Since my last SE Linux in Debian status report [1] there have been some significant changes.

Policy

Last year I reported that the policy wasn’t very usable, on the 18th of January I uploaded version 2:2.20110726-2 of the policy packages that fixes many bugs. The policy should now be usable by most people for desktop operations and as a server. Part of the delay was that I wanted to include support for systemd, but as my work on systemd proceeded slowly and others didn’t contribute policy I could use I gave up and just released it. Systemd is still a priority for me and I plan to use it on all my systems when Wheezy is released.

Kernel

Some time between Debian kernel 3.0.0-2 and 3.1.0-1 support for an upstream change to the security module configuration was incorporated. Instead of using selinux=1 on the kernel command line to enable SE Linux support the kernel option is security=selinux. This change allows people to boot with security=tomoyo or security=apparmor if they wish. No support for Smack though.

As the kernel silently ignores command line parameters that it doesn’t understand so there is no harm in having both selinux=1 and security=selinux on both older and newer kernels. So version 0.5.0 of selinux-basics now adds both kernel command-line options to GRUB configuration when selinux-activate is run. Also when the package is upgraded it will search for selinux=1 in the GRUB configuration and if it’s there it will add security=selinux.

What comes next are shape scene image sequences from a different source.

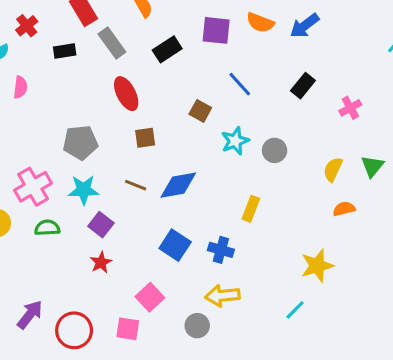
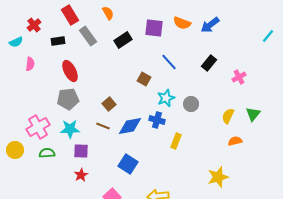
red ellipse: (126, 94) -> (70, 71), moved
brown square: (145, 138) -> (109, 104), moved, turned -32
purple square: (101, 225) -> (81, 151), turned -35
blue cross: (221, 250) -> (157, 120), moved

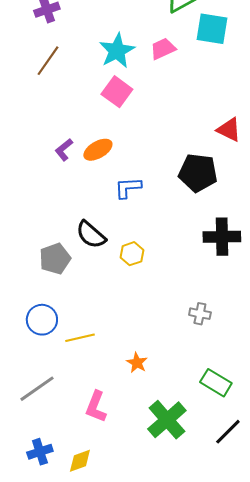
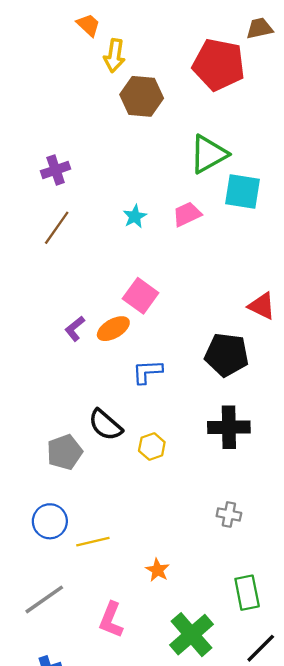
cyan star: (117, 51) -> (135, 216), size x0.6
pink square: (117, 92) -> (141, 296), moved
black cross: (222, 237) -> (229, 427), moved
green rectangle: (216, 383) -> (247, 593), turned 48

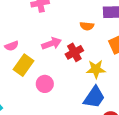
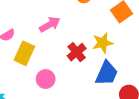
red cross: (74, 52) -> (77, 52), moved
pink circle: (45, 84) -> (46, 79), moved

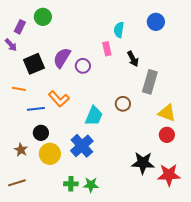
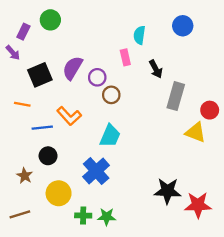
brown circle: (123, 104) -> (111, 95), moved
red circle: (167, 135) -> (210, 110), moved
yellow circle: (50, 154) -> (59, 193), moved

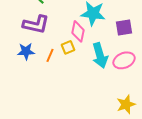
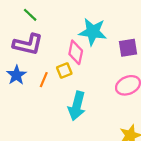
blue star: (26, 51) -> (16, 75), turned -30
cyan arrow: (100, 55) -> (77, 106), moved, turned 30

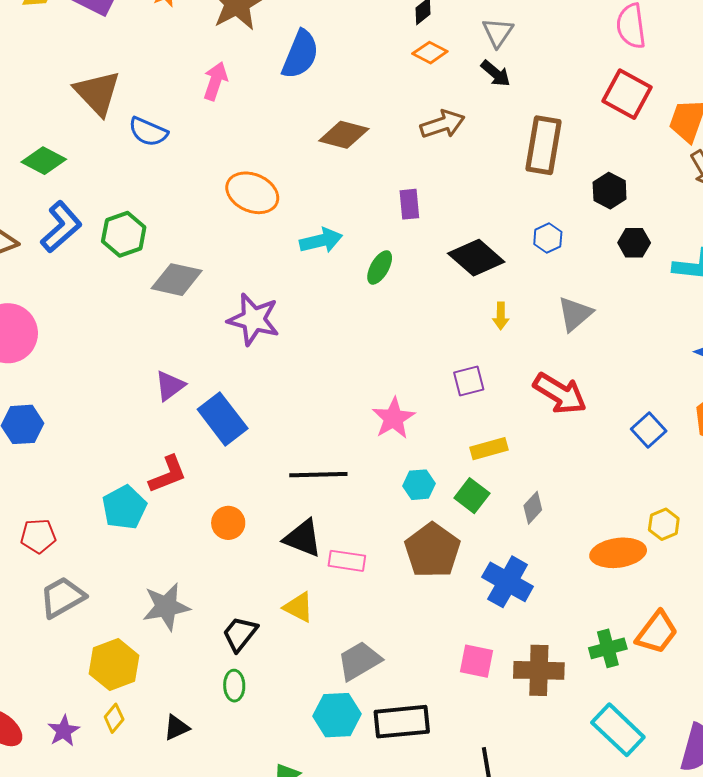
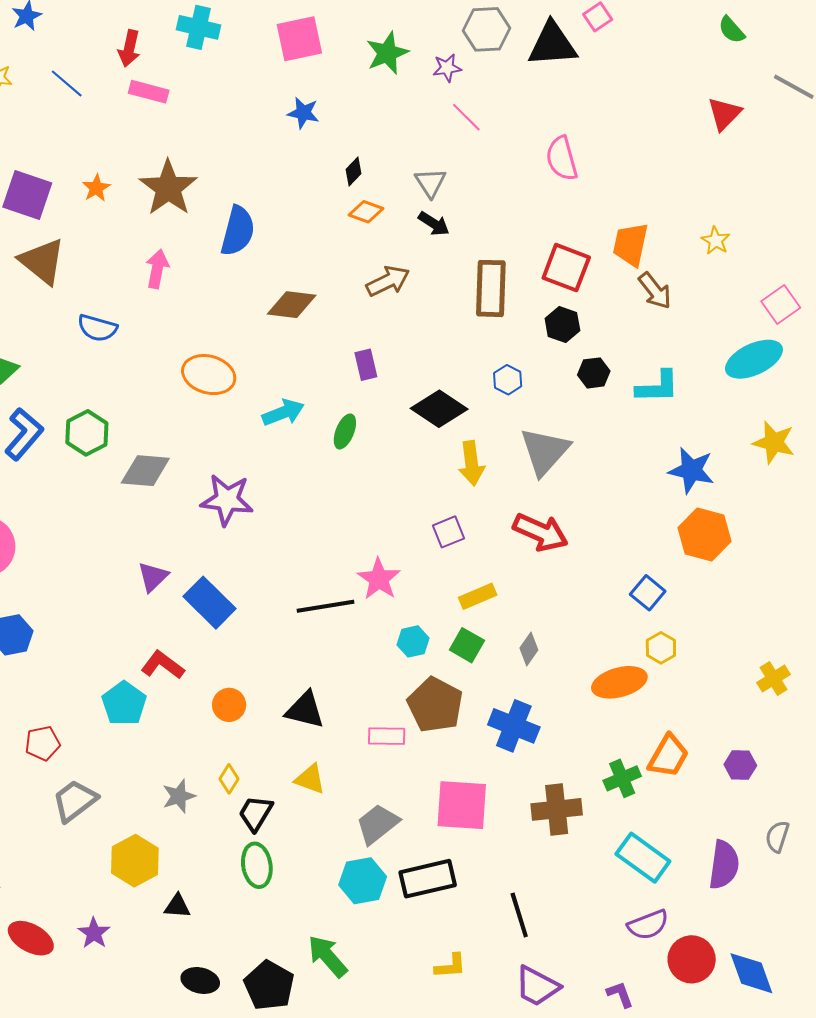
brown triangle: (97, 93) -> (42, 261), moved
red square: (627, 94) -> (566, 268), moved
gray triangle: (575, 314) -> (545, 451), size x1.4
yellow arrow: (501, 316) -> (471, 463), size x1.6
blue square: (649, 430) -> (648, 593), moved
red L-shape: (168, 474) -> (163, 665), turned -114
black line: (318, 475) -> (325, 606), moved
pink rectangle: (347, 561) -> (387, 736), moved
gray star: (166, 607) -> (179, 796), size x0.7
pink square: (477, 661) -> (462, 805), moved, size x1.6
green ellipse: (234, 686) -> (257, 865), size x1.4
yellow diamond: (114, 718) -> (229, 779), moved
black triangle: (176, 727) -> (177, 906), moved, turned 36

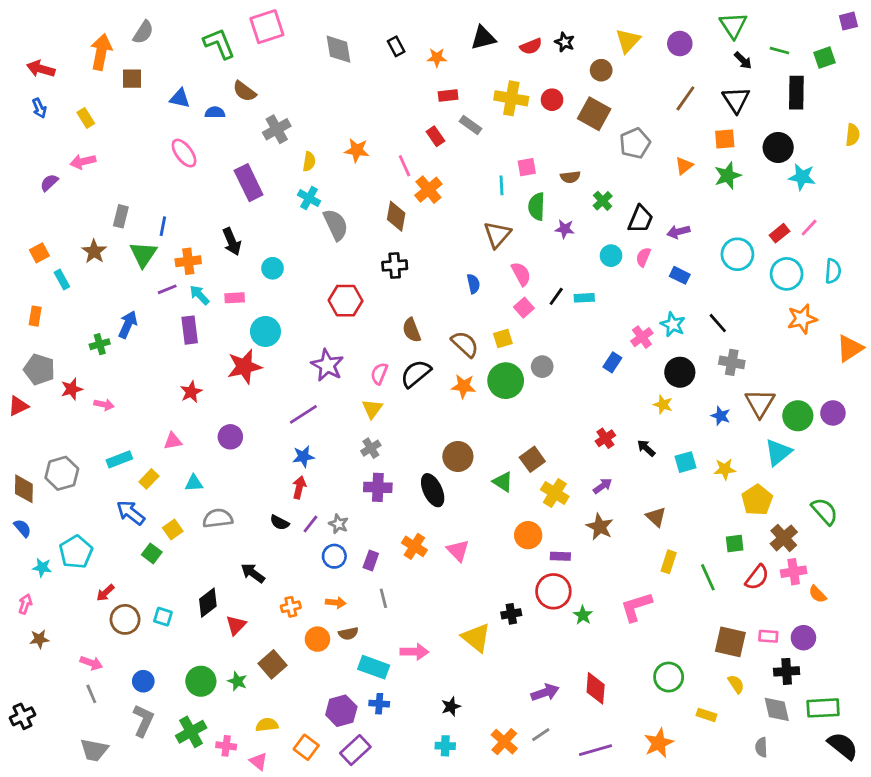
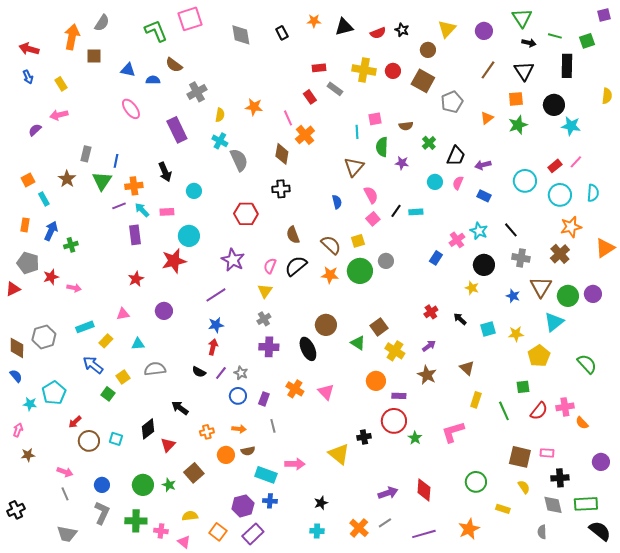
orange star: (437, 58) -> (314, 21), moved
black arrow: (743, 60) -> (529, 43), turned -32
blue arrow: (128, 324) -> (51, 231), moved
brown cross: (784, 538) -> (560, 254), moved
purple circle: (803, 638) -> (601, 462), moved
green cross: (191, 732) -> (136, 521), turned 30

This will give users the functionality that they expect, systems which have SE Linux activated will keep running SE Linux after a kernel upgrade or downgrade! Prior to updating selinux-basics systems running Debian/Unstable won’t work with SE Linux.

As an aside the postinst file for selinux-basics was last changed in 2006 (thanks Erich Schubert). This package is part of the new design of SE Linux in Debian and some bits of it haven’t needed to be changed for 6 years! SE Linux isn’t a new thing, it’s been in production for a long time.

Audit

While the audit daemon isn’t strictly a part of SE Linux (each can be used without the other) it seems that most of the time they are used together (in Debian at least). I have prepared a NMU of the new upstream version of audit and uploaded it to delayed/7. I want to get everything related to SE Linux up to date or at least with comparable versions to Fedora. Also I sent some of the Debian patches for the auditd upstream which should reduce the maintenance effort in future.

Libraries

There have been some NMUs of libraries that are part of SE Linux. Due to a combination of having confidence in the people doing the NMUs and not having much spare time I have let them go through without review. I’m sure that I will notice soon enough if they don’t work, my test systems exercise enough SE Linux functionality that it would be difficult to break things without me noticing.

Play Machine

I am now preparing a new SE Linux “Play Machine” running Debian/Unstable. I wore my Play Machine shirt at LCA so I’ve got to get one going again soon. This is a good exercise of the strict features of SE Linux policy, I’ve found some bugs which need to be fixed. Running Play Machines really helps improve the overall quality of SE Linux.